Print, exactly and completely, the data that appears below.

· · · ·

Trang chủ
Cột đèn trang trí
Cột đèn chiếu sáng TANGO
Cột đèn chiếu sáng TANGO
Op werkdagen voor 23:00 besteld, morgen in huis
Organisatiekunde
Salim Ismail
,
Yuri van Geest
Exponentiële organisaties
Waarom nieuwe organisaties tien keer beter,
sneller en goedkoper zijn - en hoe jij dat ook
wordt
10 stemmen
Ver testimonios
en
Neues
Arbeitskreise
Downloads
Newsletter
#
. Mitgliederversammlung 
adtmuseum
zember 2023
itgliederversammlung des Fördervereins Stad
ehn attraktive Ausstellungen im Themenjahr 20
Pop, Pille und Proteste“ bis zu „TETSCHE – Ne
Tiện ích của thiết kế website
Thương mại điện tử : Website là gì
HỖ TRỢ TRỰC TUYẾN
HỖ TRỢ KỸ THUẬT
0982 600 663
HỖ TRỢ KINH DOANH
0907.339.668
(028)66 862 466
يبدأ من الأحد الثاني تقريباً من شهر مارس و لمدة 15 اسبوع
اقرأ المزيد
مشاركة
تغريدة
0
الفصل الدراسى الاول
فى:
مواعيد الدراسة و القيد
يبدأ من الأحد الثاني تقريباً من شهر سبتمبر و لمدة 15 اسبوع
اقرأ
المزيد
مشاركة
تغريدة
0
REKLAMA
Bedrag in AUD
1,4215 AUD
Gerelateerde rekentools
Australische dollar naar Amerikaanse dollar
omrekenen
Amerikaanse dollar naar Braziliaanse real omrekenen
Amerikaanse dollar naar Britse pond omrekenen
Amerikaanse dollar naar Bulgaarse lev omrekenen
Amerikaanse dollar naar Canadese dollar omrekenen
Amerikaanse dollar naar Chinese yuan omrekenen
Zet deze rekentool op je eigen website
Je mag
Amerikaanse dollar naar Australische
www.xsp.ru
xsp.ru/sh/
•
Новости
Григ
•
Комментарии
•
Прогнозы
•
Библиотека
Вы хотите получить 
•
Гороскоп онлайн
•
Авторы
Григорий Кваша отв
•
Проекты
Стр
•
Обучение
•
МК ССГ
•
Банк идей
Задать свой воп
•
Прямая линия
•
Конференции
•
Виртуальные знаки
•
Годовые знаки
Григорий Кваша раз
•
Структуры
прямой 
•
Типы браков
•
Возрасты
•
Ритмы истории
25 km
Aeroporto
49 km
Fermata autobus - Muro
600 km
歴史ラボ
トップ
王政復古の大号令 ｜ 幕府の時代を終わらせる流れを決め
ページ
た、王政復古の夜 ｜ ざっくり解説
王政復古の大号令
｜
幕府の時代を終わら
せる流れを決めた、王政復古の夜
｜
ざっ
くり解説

· · · ·

> **Output below**
Trang chủ
Cột đèn trang trí
Cột đèn chiếu sáng TANGO
Cột đèn chiếu sáng TANGO
Op werkdagen voor 23:00 besteld, morgen in huis
Organisatiekunde
Salim Ismail
,
Yuri van Geest
Exponentiële organisaties
Waarom nieuwe organisaties tien keer beter,
sneller en goedkoper zijn - en hoe jij dat ook
wordt
10 stemmen
Ver testimonios
en
Neues
Arbeitskreise
Downloads
Newsletter
#
. Mitgliederversammlung 
adtmuseum
zember 2023
itgliederversammlung des Fördervereins Stad
ehn attraktive Ausstellungen im Themenjahr 20
Pop, Pille und Proteste“ bis zu „TETSCHE – Ne
Tiện ích của thiết kế website
Thương mại điện tử : Website là gì
HỖ TRỢ TRỰC TUYẾN
HỖ TRỢ KỸ THUẬT
0982 600 663
HỖ TRỢ KINH DOANH
0907.339.668
(028)66 862 466
يبدأ من الأحد الثاني تقريباً من شهر مارس و لمدة 15 اسبوع
اقرأ المزيد
مشاركة
تغريدة
0
الفصل الدراسى الاول
فى:
مواعيد الدراسة و القيد
يبدأ من الأحد الثاني تقريباً من شهر سبتمبر و لمدة 15 اسبوع
اقرأ
المزيد
مشاركة
تغريدة
0
REKLAMA
Bedrag in AUD
1,4215 AUD
Gerelateerde rekentools
Australische dollar naar Amerikaanse dollar
omrekenen
Amerikaanse dollar naar Braziliaanse real omrekenen
Amerikaanse dollar naar Britse pond omrekenen
Amerikaanse dollar naar Bulgaarse lev omrekenen
Amerikaanse dollar naar Canadese dollar omrekenen
Amerikaanse dollar naar Chinese yuan omrekenen
Zet deze rekentool op je eigen website
Je mag
Amerikaanse dollar naar Australische
www.xsp.ru
xsp.ru/sh/
•
Новости
Григ
•
Комментарии
•
Прогнозы
•
Библиотека
Вы хотите получить 
•
Гороскоп онлайн
•
Авторы
Григорий Кваша отв
•
Проекты
Стр
•
Обучение
•
МК ССГ
•
Банк идей
Задать свой воп
•
Прямая линия
•
Конференции
•
Виртуальные знаки
•
Годовые знаки
Григорий Кваша раз
•
Структуры
прямой 
•
Типы браков
•
Возрасты
•
Ритмы истории
25 km
Aeroporto
49 km
Fermata autobus - Muro
600 km
歴史ラボ
トップ
王政復古の大号令 ｜ 幕府の時代を終わらせる流れを決め
ページ
た、王政復古の夜 ｜ ざっくり解説
王政復古の大号令
｜
幕府の時代を終わら
せる流れを決めた、王政復古の夜
｜
ざっ
くり解説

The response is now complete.